Fanny
July 22, 2021, 10:32am
1
Hi everyone,
I’m trying to train an instance segmentation model on GPU based on this pytorch tutorial https://pytorch.org/tutorials/intermediate/torchvision_tutorial.html .
However, after a few epochs (3 with a batch_size of 1, 6 with a batch_size of 2), all of the available RAM is used and the training is stopped.
How can that be fixed ?
I have a GPU with 16Go memory, my PC has 32Go RAM and I try to train the model with ~5000 images.

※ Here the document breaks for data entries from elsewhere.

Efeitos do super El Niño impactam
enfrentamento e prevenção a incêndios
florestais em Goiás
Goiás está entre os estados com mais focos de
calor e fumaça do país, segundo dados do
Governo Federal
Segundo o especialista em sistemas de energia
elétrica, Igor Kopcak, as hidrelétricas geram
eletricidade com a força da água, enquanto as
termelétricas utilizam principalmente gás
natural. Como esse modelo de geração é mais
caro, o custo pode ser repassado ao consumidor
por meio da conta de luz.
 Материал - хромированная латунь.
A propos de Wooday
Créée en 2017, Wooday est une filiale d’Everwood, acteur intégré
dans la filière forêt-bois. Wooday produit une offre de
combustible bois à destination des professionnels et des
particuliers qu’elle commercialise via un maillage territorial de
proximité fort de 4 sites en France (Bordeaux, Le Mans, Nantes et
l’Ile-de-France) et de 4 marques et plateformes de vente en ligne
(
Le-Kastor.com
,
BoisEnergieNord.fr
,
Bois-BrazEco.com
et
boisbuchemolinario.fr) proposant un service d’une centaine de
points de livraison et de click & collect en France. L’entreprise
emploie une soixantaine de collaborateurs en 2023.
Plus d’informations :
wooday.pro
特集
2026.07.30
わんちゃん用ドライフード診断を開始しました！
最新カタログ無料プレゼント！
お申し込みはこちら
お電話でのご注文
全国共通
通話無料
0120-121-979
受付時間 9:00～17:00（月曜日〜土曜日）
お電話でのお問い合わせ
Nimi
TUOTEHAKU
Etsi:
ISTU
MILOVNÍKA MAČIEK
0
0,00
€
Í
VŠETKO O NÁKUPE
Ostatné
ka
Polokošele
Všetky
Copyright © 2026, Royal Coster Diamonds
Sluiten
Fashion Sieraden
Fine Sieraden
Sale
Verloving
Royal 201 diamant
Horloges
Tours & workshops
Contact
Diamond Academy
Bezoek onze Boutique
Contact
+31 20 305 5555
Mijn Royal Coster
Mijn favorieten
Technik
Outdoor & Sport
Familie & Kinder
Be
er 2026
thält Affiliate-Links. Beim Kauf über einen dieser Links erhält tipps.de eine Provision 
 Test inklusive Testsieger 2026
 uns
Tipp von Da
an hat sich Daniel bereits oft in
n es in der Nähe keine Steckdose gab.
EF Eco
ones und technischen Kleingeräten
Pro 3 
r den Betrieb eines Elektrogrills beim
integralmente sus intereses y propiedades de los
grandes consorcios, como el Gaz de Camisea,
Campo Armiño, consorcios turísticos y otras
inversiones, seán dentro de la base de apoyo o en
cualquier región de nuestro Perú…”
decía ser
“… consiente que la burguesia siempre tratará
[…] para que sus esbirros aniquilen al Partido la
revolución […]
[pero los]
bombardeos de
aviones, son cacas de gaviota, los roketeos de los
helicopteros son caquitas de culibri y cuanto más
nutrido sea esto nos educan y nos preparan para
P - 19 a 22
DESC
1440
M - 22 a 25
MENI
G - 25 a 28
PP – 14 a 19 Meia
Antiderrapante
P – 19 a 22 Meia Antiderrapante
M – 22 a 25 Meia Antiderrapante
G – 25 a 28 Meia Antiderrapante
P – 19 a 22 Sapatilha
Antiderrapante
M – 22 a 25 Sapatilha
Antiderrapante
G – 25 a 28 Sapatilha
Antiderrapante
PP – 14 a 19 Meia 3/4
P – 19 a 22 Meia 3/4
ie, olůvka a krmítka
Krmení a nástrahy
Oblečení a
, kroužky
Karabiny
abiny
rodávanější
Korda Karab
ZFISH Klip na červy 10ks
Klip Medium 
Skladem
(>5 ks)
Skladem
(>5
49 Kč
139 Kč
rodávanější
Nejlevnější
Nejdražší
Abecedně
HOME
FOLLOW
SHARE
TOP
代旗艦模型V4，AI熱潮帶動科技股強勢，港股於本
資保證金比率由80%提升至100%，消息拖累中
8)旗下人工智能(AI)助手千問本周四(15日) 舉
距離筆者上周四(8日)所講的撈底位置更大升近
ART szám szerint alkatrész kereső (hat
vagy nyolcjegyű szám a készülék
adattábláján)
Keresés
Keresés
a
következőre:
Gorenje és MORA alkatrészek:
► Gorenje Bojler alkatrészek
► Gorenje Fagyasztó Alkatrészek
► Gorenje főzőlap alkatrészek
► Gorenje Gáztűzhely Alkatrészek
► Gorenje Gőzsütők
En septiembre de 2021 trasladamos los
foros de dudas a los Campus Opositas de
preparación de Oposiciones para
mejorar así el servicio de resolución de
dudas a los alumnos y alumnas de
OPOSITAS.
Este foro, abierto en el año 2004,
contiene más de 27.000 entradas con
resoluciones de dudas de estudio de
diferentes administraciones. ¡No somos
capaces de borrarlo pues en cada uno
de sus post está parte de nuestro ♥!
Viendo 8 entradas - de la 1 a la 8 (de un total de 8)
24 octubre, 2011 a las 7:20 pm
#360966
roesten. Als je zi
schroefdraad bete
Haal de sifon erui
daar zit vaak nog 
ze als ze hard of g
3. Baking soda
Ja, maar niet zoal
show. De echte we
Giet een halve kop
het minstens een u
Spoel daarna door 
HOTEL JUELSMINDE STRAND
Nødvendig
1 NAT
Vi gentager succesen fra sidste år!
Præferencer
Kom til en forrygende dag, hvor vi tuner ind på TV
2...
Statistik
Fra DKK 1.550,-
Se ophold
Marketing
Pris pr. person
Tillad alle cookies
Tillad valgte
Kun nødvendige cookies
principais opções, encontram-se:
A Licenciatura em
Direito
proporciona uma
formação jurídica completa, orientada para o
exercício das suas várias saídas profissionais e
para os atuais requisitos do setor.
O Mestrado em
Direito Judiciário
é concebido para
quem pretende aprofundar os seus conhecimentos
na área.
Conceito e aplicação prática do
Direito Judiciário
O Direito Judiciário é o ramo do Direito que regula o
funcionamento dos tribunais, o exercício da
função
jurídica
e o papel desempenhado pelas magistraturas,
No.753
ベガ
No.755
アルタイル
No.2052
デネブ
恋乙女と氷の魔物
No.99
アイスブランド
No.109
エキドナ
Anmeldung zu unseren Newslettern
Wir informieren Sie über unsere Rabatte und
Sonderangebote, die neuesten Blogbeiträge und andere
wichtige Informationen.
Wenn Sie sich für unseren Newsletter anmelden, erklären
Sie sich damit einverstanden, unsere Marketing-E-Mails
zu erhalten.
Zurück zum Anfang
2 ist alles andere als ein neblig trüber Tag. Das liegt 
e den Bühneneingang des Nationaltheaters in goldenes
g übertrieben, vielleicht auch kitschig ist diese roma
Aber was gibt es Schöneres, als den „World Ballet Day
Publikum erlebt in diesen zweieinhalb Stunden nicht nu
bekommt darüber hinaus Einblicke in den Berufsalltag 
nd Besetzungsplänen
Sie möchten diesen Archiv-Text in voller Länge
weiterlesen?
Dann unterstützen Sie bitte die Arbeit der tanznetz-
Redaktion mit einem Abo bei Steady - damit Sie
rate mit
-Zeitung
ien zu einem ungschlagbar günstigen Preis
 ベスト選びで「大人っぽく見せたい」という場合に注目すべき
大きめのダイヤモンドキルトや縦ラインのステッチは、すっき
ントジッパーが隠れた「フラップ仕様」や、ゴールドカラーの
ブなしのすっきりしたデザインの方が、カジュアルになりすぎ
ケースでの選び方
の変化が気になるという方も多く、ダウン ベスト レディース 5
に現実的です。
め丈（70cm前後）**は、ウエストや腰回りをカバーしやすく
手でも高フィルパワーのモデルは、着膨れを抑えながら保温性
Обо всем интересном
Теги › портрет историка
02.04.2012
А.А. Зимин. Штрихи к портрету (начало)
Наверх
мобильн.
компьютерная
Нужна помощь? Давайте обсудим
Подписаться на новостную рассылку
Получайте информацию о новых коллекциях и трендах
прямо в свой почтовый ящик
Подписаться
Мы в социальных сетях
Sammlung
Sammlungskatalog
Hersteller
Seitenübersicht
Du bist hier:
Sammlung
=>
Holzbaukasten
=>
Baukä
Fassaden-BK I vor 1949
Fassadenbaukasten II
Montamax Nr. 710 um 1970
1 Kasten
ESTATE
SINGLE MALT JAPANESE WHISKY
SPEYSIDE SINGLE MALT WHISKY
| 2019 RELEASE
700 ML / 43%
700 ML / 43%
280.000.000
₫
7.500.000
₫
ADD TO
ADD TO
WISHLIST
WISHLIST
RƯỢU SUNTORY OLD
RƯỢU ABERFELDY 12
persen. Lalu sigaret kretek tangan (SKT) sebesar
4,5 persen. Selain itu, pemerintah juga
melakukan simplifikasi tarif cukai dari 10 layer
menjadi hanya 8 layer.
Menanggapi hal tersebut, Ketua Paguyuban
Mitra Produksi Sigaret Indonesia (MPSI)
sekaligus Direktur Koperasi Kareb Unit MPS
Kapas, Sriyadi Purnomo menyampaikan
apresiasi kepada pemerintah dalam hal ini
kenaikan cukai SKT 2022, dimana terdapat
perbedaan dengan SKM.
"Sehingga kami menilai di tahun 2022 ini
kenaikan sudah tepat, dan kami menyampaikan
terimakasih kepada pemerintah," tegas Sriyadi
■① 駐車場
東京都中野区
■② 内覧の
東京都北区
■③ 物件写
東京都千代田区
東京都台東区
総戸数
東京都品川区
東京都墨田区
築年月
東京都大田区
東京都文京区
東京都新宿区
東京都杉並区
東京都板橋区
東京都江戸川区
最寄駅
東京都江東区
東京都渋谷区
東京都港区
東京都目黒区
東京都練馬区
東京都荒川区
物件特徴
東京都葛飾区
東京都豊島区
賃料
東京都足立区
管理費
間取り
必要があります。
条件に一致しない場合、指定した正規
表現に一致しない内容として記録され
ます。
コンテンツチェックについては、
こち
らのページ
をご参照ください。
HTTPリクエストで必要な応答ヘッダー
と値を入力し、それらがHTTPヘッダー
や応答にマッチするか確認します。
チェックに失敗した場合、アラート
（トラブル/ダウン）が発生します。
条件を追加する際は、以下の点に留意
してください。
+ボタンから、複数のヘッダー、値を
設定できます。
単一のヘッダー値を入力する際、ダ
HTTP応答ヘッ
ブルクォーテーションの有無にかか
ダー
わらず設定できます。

It seems that the rise in RAM usage is happening during losses.backward() in the train_one_epoch function (available here ).
Thanks.
Can you try to remove
metric_logger.update(loss=losses_reduced, **loss_dict_reduced)
It seems a tensor which carries the whole graph hist.
If you want to log the loss log this one loss_value = losses_reduced.item()
which is a python float.
1 Like
Fanny
July 23, 2021, 6:48am
3
Thanks for the answer, I tried but it didn’t change anything.
Then it’s difficult to know.
I would recommend you to remove everything but the basics and from there keep adding stuff until you find it
Fanny
July 26, 2021, 1:35pm
5
Thanks.
Just like I said, when I comment out the line losses.backward()
, the RAM usage is constant over time.